It is hardly necessary to emphasize the importance of static typing. Anyone concerned with software reliability knows how much more expensive it is to detect errors late in the lifecycle. This is confirmed quantitatively by Barry Boehm's well-known studies:

This insistence that the language should permit static type checking is one of the major differences between Eiffel and Smalltalk, and the Smalltalk policy is one of the reasons why I think Smalltalk is inappropriate for serious industrial developments. After all, run time is a little late to find out whether you have a landing gear.

For static type checking to be possible, the language must be designed accordingly. Here are the basic rules as they exist in Eiffel, which at first sight seem to allow a compiler, global or incremental, to ascertain type safety. More details can be found in the official reference on Eiffel: the book Eiffel: The Language (Prentice Hall, 1992).

Simplifying a little, there are three rules; one applies to declarations, the second to feature calls, and the third to attachments, that is to say assignments and argument passing.

First, we require that every entity be declared with a certain type:


				Declaration rule

Every entity must be declared as being of a certain type.


For example:




Only to the inexperienced will this appear to be constraining. Seasoned software engineers know that software written once is read and rewritten many times, and that the small effort of declaring the type of every entity is generously repaid by the readability that such declarations bring to the software text.

Next, for what we have called the basic operation of object-oriented computing, we require that any feature call use a feature that exists in the base class of the target x:


                  Call rule

If a class C contains the call

   x.f (...)

there must be a feature of name f in the base class of the type
of x, and that feature must be available (exported) to C.


This is easy to determine thanks to the preceding rule, which causes the type of x to be known clearly and unambiguously to anyone who reads the class text.

(A note for readers familiar with C++: in that language the term "base class" is used in the sense of parent class. Here "base class" is the Eiffel term denoting the class on which a type is based. For example a non-generic class C is its own base class; for a type D [T], where D is a generic class, the base class is D.)

Finally, we have a rule regarding attachment: for any assignment of an expression y to an entity x, the type of y must be compatible with the type of x.


                   Attachment rule

In an assignment x := y, or the corresponding argument passing,
the base class of the type of y must be a descendant of that of x.


In a classical language such as Pascal or Ada, this would mean that the types are identical. Thanks to inheritance the requirement is more flexible here: the type of y may be any descendant, in the sense of inheritance, of the type of x. The same rule applies to the case in which x is a formal argument to a routine and y is the corresponding actual argument in a call. The term "attachment" covers both cases -- assignment and actual-to-formal association.

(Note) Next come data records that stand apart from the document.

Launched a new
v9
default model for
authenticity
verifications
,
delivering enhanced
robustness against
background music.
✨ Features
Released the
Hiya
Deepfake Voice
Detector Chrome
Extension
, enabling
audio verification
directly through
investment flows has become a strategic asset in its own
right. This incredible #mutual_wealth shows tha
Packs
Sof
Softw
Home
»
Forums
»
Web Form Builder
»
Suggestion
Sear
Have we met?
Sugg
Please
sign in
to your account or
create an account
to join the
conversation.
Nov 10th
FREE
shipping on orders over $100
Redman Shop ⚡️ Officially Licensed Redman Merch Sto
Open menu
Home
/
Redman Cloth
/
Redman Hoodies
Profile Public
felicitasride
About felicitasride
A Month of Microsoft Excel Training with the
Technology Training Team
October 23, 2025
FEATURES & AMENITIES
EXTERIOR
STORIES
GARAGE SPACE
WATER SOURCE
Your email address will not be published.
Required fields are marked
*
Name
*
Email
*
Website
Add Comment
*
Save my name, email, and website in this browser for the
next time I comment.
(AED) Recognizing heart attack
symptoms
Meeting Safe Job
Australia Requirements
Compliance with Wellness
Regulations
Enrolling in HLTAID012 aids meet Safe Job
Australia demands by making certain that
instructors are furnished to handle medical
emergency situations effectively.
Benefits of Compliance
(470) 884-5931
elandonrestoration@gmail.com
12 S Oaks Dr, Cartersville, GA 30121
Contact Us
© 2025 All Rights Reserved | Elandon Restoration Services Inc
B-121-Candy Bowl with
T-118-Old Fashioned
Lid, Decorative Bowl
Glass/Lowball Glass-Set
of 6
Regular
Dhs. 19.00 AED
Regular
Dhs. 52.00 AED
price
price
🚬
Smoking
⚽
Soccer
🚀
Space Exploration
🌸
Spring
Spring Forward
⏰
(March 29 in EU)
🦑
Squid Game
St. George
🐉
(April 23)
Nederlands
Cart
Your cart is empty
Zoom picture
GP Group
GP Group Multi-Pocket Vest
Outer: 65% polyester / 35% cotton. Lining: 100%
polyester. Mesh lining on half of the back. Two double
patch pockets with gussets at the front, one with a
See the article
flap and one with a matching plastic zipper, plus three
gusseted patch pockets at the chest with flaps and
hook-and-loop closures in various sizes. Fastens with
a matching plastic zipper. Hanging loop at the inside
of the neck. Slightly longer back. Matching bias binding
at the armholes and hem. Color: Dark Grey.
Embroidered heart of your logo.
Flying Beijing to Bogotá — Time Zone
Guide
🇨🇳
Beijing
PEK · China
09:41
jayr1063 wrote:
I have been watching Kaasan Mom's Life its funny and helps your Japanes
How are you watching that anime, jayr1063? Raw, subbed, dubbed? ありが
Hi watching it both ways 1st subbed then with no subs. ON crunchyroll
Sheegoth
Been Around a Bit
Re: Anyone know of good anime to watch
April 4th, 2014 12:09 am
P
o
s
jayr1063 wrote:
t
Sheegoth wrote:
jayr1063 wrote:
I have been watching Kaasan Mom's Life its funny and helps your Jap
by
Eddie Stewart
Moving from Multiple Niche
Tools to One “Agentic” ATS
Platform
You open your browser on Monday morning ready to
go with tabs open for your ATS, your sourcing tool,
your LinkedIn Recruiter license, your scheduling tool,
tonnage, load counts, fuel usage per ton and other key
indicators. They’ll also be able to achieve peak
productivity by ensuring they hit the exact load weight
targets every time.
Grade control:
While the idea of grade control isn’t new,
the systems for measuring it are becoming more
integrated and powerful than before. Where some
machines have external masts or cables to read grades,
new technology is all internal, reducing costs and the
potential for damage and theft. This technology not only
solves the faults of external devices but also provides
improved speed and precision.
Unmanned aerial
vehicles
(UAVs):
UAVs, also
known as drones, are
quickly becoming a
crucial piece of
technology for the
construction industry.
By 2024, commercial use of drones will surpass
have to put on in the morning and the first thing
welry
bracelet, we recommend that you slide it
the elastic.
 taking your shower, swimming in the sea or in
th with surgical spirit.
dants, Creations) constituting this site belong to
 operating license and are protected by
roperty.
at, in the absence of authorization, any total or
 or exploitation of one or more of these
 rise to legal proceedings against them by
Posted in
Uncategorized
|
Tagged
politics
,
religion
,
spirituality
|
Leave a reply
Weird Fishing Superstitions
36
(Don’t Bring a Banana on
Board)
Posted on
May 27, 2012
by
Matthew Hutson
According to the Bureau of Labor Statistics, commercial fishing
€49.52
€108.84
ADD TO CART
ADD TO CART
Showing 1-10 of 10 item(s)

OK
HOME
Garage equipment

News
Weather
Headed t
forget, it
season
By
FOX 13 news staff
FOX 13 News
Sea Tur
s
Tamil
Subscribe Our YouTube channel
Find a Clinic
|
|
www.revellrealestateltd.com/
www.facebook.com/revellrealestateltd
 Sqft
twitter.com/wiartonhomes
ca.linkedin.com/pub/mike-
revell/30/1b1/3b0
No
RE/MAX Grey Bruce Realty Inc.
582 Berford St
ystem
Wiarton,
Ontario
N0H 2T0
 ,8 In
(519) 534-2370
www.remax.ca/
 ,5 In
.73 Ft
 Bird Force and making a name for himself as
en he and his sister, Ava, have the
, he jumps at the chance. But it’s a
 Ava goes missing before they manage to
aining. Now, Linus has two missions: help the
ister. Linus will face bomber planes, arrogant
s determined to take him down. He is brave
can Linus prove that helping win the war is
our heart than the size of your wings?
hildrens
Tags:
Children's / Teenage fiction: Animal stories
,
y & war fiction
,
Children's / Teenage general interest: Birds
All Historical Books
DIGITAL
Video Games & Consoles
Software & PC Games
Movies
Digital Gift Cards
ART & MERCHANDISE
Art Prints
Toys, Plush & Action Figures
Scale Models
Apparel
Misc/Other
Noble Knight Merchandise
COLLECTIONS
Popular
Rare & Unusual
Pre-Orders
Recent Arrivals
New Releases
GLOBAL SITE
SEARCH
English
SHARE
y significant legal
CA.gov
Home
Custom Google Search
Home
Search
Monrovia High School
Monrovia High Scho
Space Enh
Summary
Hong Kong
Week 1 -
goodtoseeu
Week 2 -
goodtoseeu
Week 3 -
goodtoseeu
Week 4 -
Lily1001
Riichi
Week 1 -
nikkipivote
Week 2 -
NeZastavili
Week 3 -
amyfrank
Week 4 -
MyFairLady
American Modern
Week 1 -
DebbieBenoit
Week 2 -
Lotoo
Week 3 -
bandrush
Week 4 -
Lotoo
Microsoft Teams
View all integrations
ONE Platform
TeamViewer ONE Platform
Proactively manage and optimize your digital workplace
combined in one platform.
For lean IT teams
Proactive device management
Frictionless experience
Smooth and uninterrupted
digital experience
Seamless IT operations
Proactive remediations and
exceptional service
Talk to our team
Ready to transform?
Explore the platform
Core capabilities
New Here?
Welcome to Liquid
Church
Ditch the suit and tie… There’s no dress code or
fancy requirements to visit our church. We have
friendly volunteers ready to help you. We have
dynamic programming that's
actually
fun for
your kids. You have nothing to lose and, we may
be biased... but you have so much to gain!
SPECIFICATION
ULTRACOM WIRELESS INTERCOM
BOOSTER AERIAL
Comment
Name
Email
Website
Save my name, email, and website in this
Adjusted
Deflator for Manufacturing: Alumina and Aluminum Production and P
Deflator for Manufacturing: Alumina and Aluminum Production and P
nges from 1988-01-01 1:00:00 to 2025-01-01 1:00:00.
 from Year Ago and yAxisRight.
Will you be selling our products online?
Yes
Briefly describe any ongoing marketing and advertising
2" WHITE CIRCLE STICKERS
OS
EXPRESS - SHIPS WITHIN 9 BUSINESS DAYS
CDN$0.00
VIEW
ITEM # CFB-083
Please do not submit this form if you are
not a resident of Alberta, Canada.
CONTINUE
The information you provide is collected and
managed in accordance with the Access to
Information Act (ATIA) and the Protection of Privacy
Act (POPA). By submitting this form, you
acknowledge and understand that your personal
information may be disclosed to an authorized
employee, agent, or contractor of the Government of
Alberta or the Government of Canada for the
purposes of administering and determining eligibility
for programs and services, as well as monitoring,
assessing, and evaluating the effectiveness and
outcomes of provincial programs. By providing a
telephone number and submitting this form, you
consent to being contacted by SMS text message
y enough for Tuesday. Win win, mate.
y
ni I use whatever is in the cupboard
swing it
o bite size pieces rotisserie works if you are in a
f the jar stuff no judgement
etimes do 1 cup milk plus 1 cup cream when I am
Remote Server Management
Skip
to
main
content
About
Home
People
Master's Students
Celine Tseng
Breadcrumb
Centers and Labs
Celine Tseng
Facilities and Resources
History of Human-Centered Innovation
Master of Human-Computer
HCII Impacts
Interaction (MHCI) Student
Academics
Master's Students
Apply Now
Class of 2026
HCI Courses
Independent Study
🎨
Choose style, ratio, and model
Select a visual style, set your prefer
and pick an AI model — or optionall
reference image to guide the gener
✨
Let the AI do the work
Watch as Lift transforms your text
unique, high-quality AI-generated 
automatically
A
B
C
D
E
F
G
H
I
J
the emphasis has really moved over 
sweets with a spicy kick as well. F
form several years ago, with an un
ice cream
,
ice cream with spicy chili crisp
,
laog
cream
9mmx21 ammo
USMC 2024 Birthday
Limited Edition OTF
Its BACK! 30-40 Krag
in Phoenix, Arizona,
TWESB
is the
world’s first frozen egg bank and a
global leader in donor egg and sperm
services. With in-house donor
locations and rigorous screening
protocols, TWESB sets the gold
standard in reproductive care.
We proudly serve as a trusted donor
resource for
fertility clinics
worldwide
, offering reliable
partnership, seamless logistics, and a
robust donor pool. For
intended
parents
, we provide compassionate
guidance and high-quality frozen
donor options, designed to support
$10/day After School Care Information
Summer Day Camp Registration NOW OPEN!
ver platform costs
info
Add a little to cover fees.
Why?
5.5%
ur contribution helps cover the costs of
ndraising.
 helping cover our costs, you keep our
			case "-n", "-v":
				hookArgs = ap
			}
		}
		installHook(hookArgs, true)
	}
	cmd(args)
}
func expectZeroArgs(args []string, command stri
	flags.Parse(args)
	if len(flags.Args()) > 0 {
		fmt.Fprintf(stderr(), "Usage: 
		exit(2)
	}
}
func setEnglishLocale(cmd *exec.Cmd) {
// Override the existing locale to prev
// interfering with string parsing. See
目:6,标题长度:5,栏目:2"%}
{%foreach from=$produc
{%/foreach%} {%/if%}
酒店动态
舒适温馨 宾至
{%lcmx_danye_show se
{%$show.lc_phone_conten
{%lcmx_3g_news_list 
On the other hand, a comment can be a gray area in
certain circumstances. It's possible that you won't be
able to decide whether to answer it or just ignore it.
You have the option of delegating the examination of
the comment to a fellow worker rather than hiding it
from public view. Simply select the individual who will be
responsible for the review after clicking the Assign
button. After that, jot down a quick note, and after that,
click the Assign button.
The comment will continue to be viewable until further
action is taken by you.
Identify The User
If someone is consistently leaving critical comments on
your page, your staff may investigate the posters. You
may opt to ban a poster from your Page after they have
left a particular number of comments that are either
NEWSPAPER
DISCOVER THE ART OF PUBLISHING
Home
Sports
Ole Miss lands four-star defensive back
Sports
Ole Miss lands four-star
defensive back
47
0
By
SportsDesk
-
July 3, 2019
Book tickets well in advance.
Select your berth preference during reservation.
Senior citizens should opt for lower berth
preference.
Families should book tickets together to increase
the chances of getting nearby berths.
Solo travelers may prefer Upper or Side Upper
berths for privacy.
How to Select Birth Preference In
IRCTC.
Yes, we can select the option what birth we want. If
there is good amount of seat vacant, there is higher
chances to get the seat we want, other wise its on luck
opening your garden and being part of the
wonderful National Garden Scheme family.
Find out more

In a simple world these rules would suffice. They are easy for a software developer to understand, and easy for a compiler to implement. In particular, the compiler can check them incrementally. One of the achievements of ISE's Eiffel compiler development, known as the Melting Ice technology (as part of the EiffelBench graphical development environment) has been to show that it is possible to guarantee type checking and efficient code generation, as in compiled environments, while avoiding the long edit-compile-link-execute cycles traditionally required in such environments; using Eiffel, one can get the fast turnaround that people have come to associate with Lisp and Smalltalk while preserving efficient code generation and static type checking.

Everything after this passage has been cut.